When I was in my twenties Somerset Maugham was all the rage. I read avidly through the volumes of his short stories, plus his novels, The Moon and Sixpence, Of Human Bondage, The Painted Veil, and more. His stories were exceptionally well-crafted, satisfying at the time, with their clear linear drive towards often surprise endings. From Villa La Mauresque he observed human quirks and foibles with a shrewd eye. He sought to entertain rather than shift or trouble. And entertain he did in buckets. Seventy years after his death he is out of fashion, we want different qualities from our writers, and many people who now live or work on Cap Ferrat have never heard of him, it seems. We’d engaged with several, to be met with blank faces before encountering one woman who had. Her eyes had lit up at the mention of Maugham’s name.

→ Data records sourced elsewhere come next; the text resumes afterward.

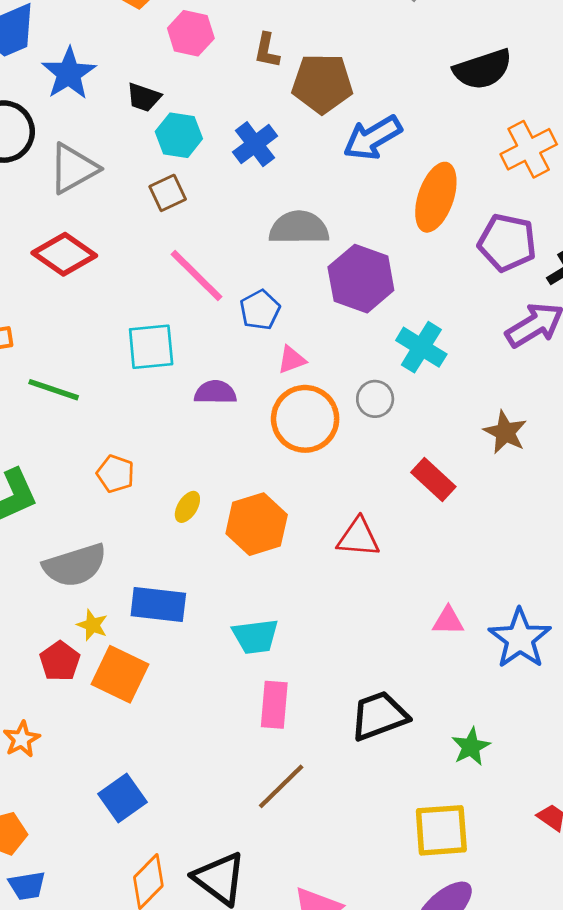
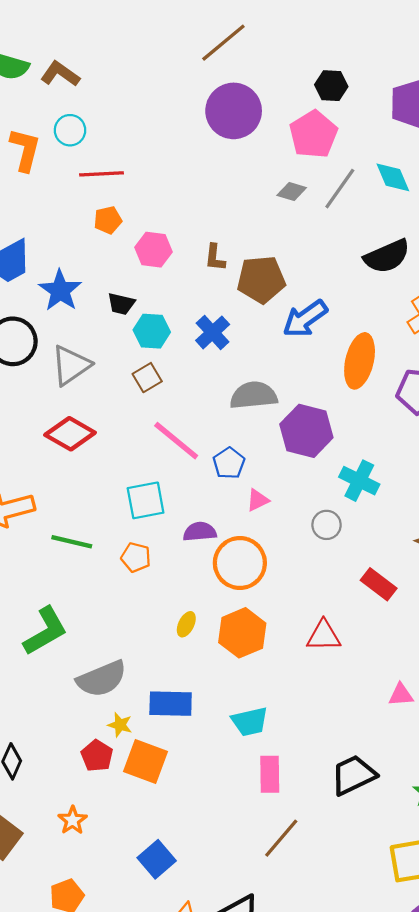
orange circle: (305, 419) -> (240, 563), moved
orange pentagon: (115, 474) -> (136, 557), moved

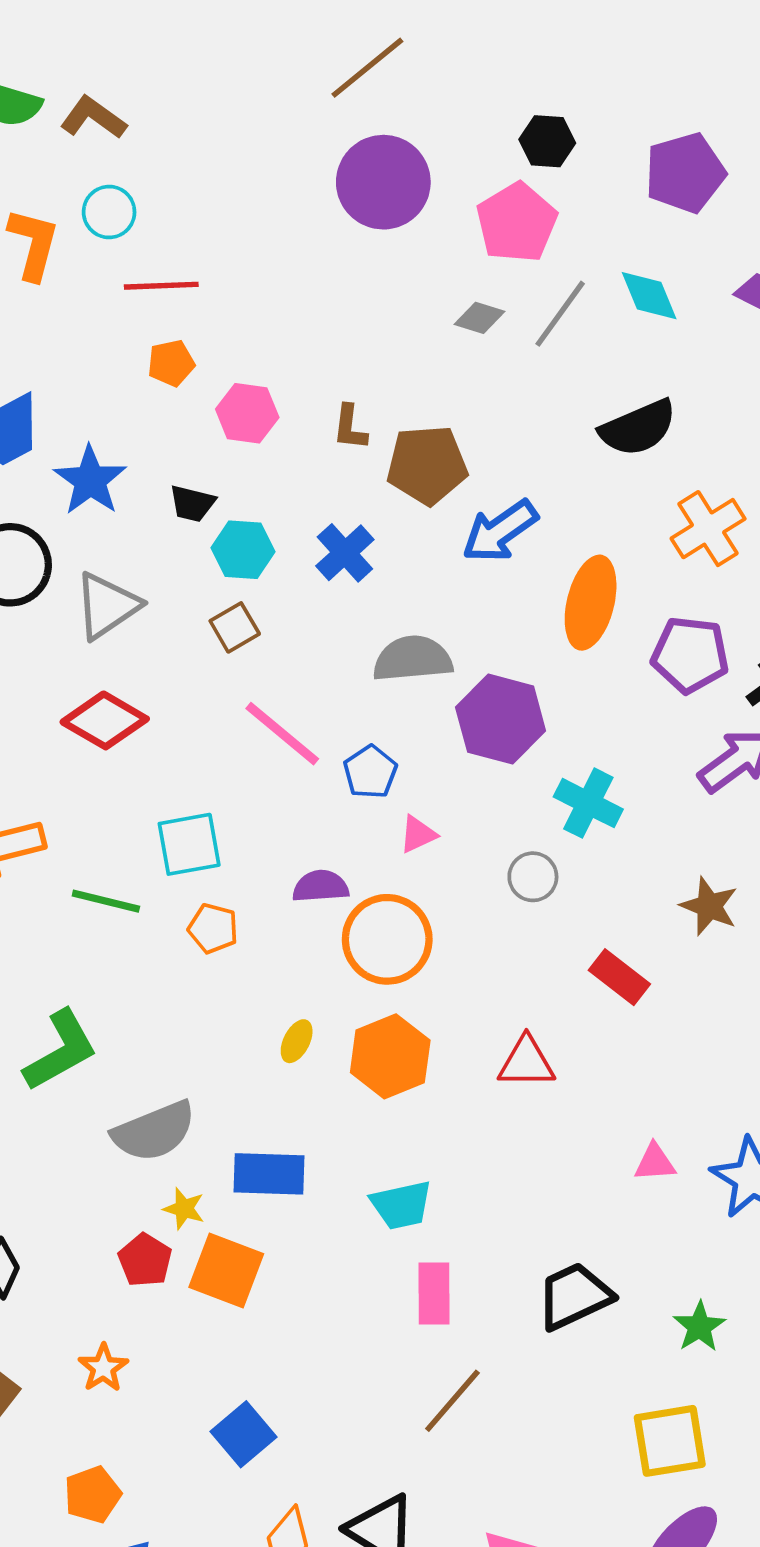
cyan square: (146, 500) -> (189, 844), moved

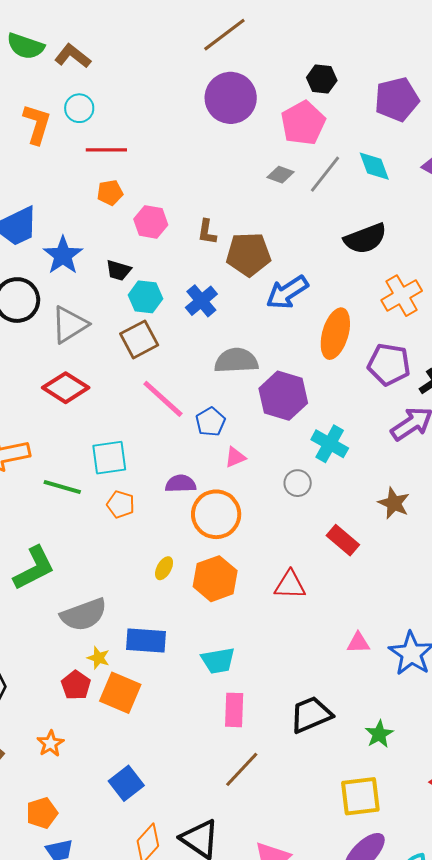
brown square: (235, 627) -> (139, 339), size x1.4

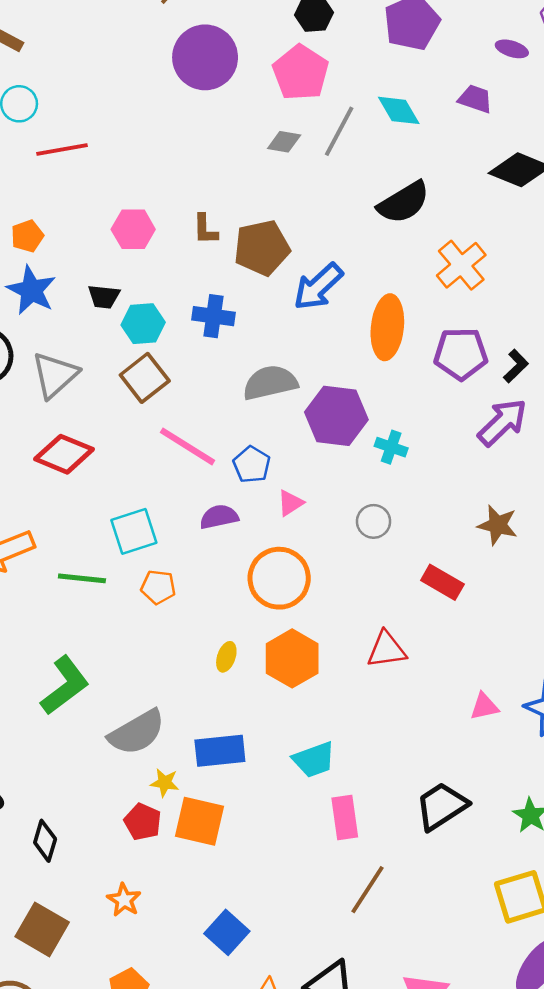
orange pentagon: (110, 193) -> (27, 236), moved
blue cross: (201, 301) -> (214, 316), turned -32
cyan cross: (330, 444) -> (391, 447), moved, size x0.7
purple semicircle: (181, 484) -> (219, 517), moved

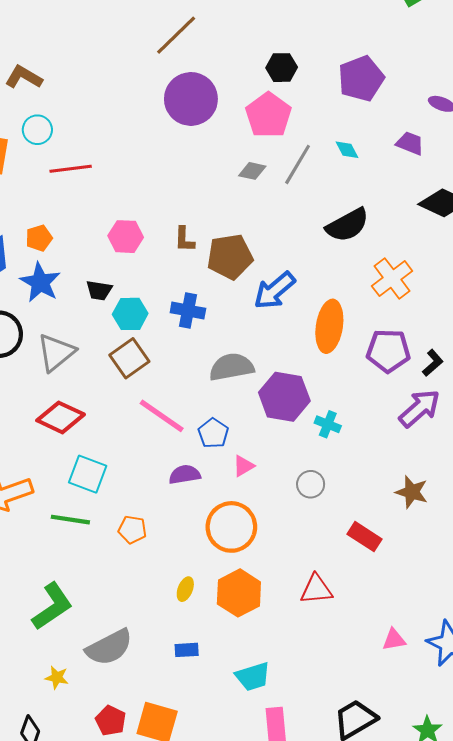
cyan diamond: (399, 110) -> (347, 150), size x0.7
cyan square: (134, 531) -> (88, 474), moved, turned 36
blue rectangle: (220, 751) -> (187, 650), moved, size x0.6
yellow star: (165, 783) -> (57, 677), moved

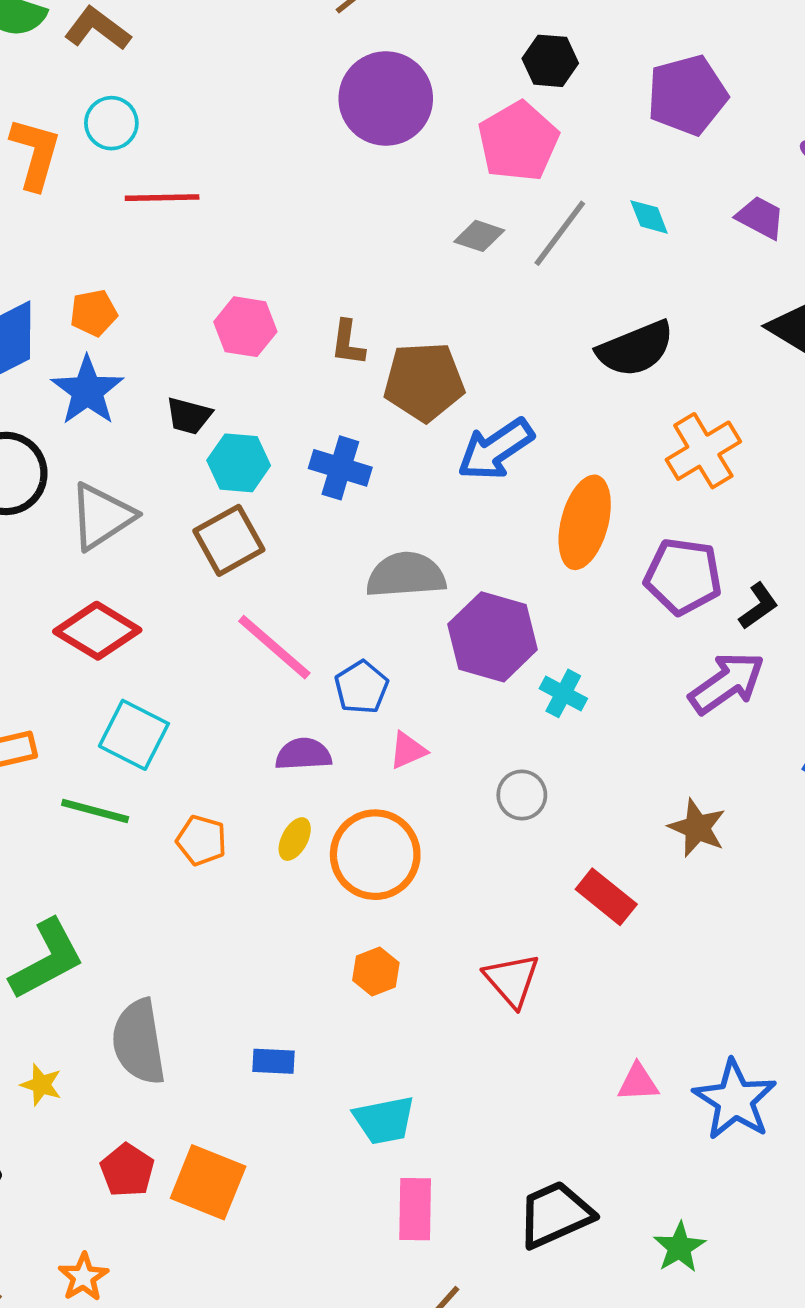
yellow ellipse: (185, 589) -> (295, 839), moved
red triangle: (316, 589) -> (512, 980), turned 48
orange hexagon: (239, 593) -> (376, 971), size x0.6
gray semicircle: (109, 647) -> (139, 1042), turned 102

As I walked around the Cap that day I wondered whether she might also once have been absorbed in the fate of poor Kitty in The Painted Veil taken by her doctor husband to repent her adultery in a town ravaged by typhoid, or experienced a similar surge of delight, when the woman protagonist in his short story Jane, married to a younger man, defies all the predictions of her gossipy friends that she will be eventually be left, but instead finds her own agency. A word that wouldn’t have been used, then. But goes to show, doesn’t it, how forward-looking in some ways Maugham was.
The week over, we fly back to England to light rain – back to the dull greyness that Maugham was escaping from when he moved to the South of France. Back home where thoughts of agents reading (or not reading) my opening chapters are harder to dispel. And I’d be interested to hear what devices other writers in a similar position employ to distract themselves from the imponderable silences, the waiting game.
Somerset Maugham was right of course about the rules of writing. They are flexible, constantly changing, to reflect the times. We have to find our own, I take him to be saying, maybe in response to some bothersome young writer plying him with questions – don’t come to me for advice. As for me, I think with Bye Bye Apartheid Road I’ve written something strong, something pertinent: that my central protagonist, Vi, is a kind of Kitty, in a more complex, fragmented world, with different fears and different moral values to negotiate it with, but the human heart at its core would recognise some kinship…
They say age is not for the faint-hearted (and this is not a Somerset Maugham quote). I’d add, neither is waiting for submission responses. But it only takes one: to start with. That’s what I’m hanging onto.